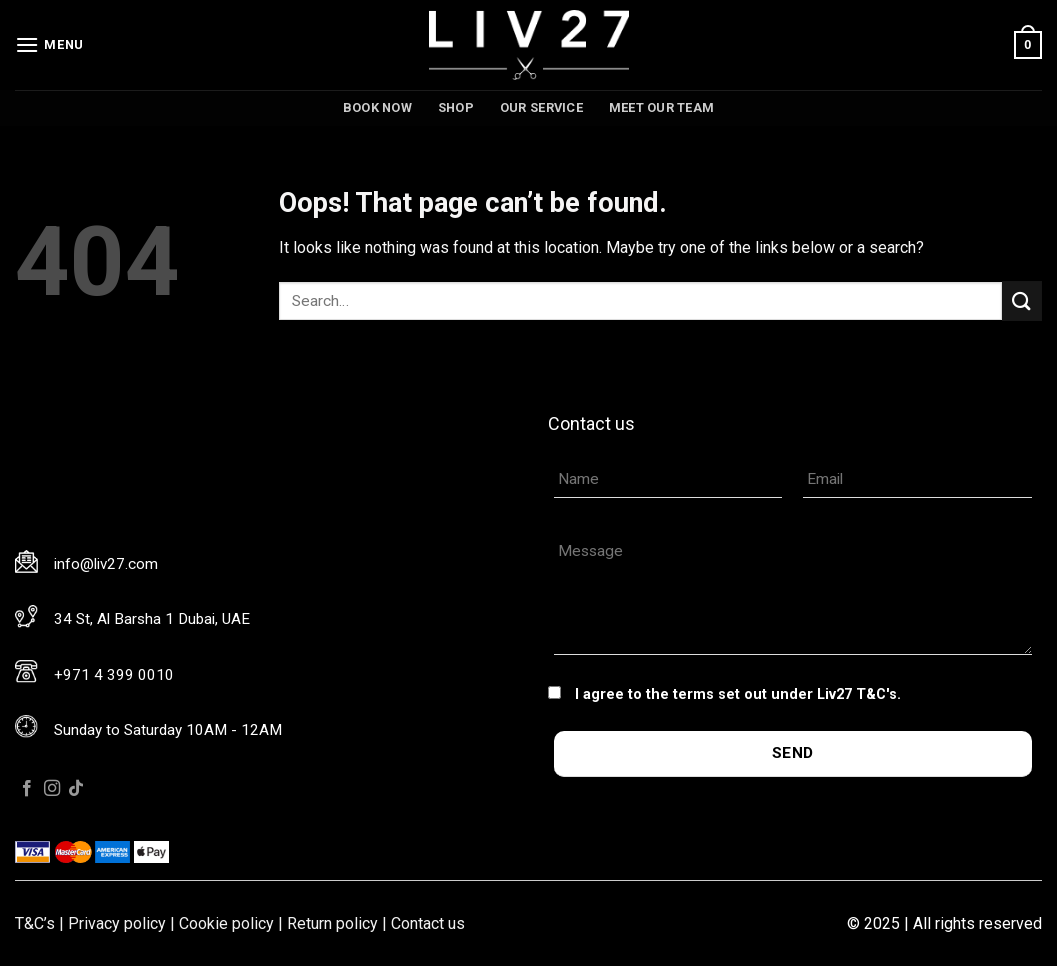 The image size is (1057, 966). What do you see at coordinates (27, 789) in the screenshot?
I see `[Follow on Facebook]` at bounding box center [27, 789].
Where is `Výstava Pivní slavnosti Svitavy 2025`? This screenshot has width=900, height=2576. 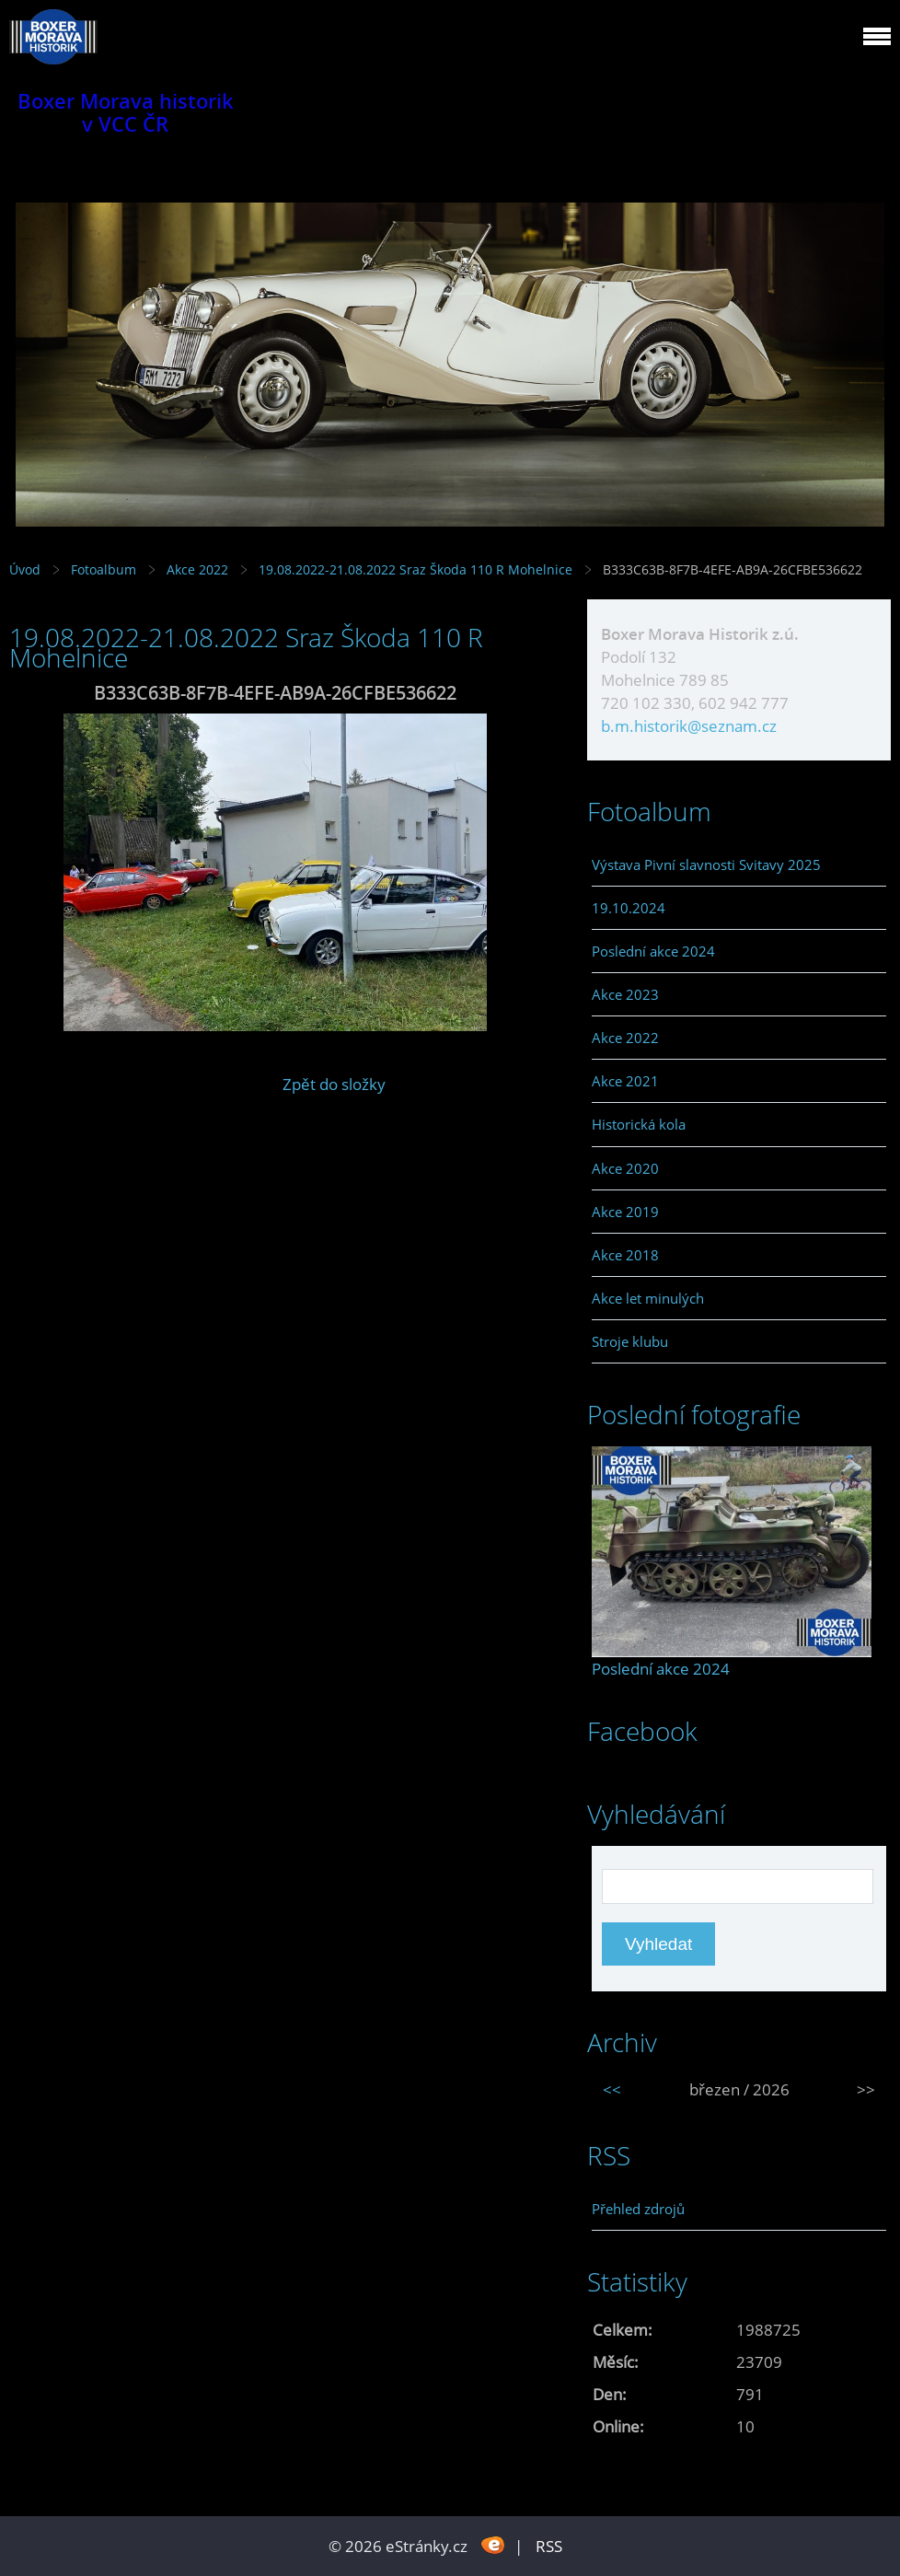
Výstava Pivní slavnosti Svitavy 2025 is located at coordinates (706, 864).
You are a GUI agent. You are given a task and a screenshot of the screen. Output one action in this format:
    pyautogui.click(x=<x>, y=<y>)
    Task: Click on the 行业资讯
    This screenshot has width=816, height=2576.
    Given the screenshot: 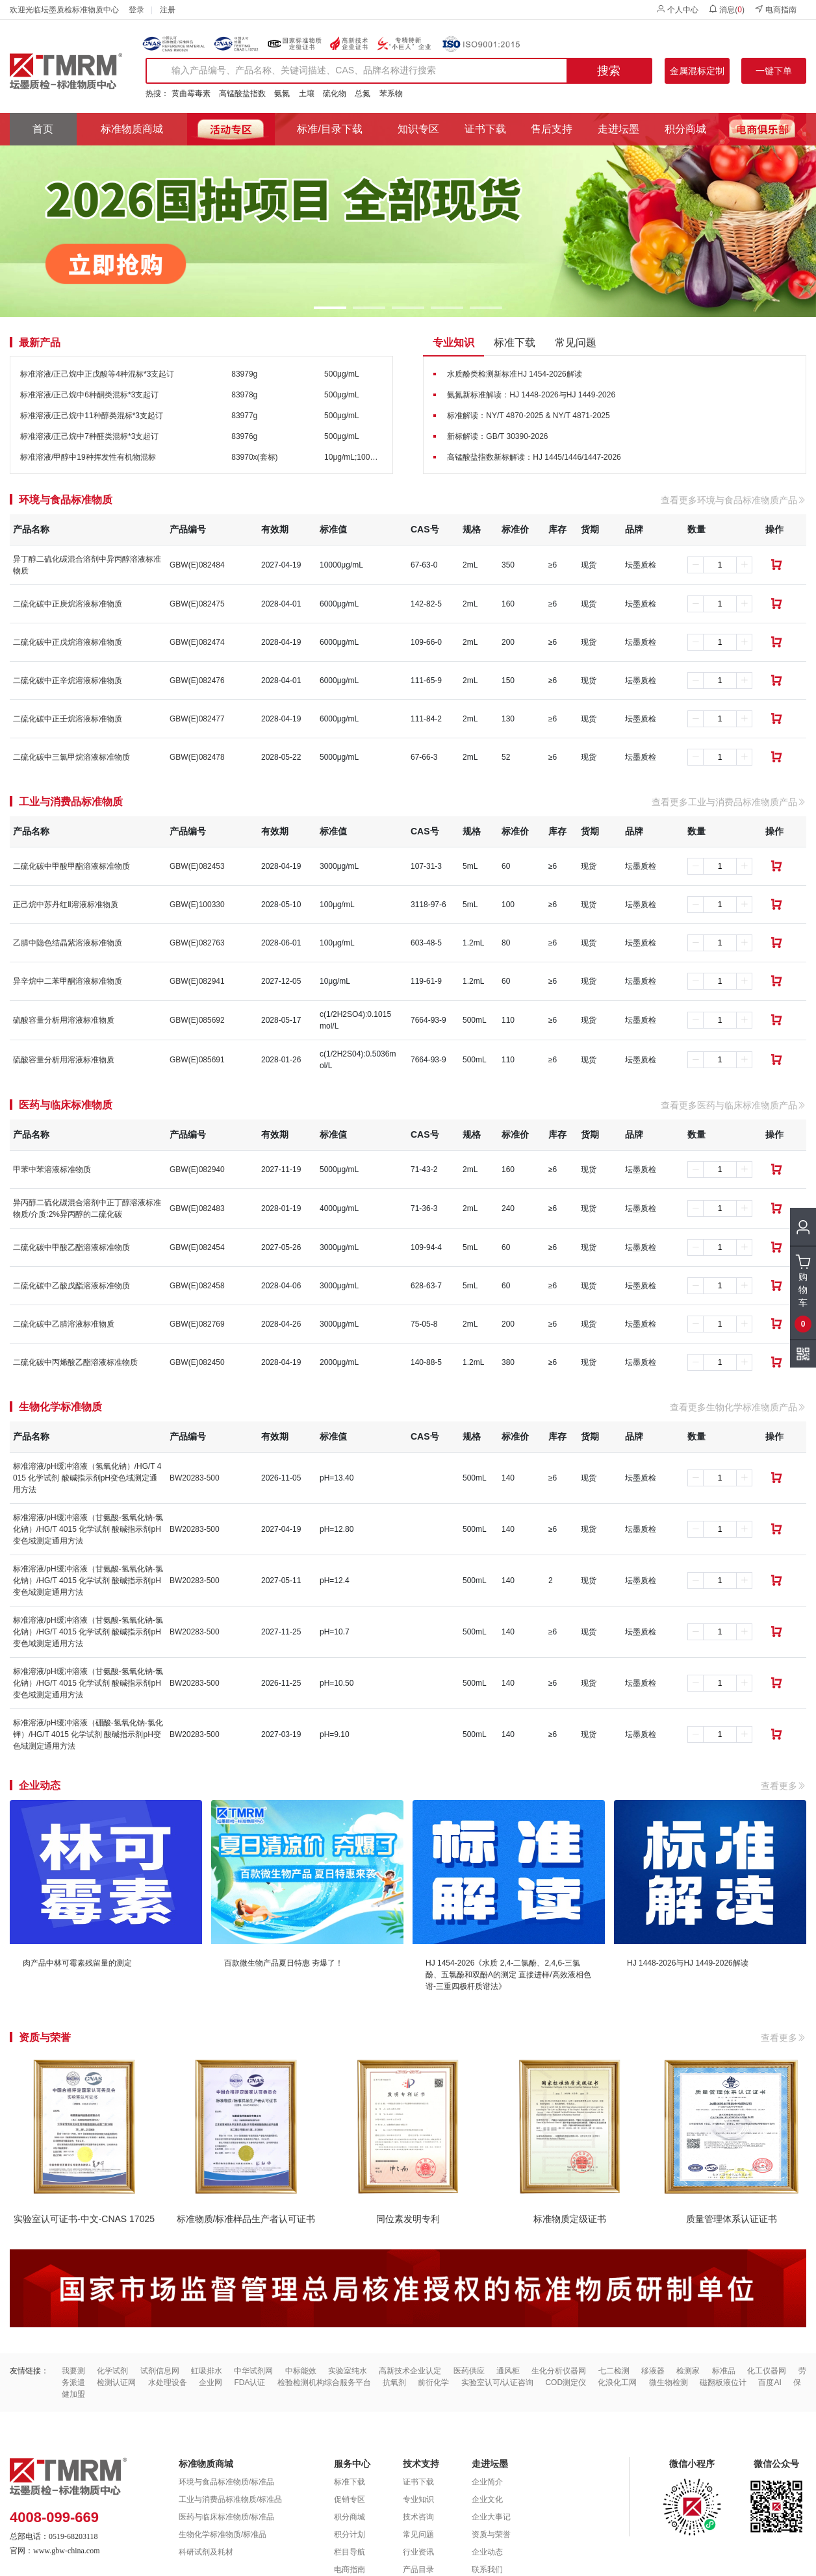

###

-- Required action --
Repeat word for word only the lines from the line holding "pyautogui.click(x=<x>, y=<y>)" to the final line of the material, both included. Don't carry over any picture.

-- Task answer --
    pyautogui.click(x=<x>, y=<y>)
    Task: Click on the 行业资讯
    This screenshot has width=816, height=2576.
    Given the screenshot: 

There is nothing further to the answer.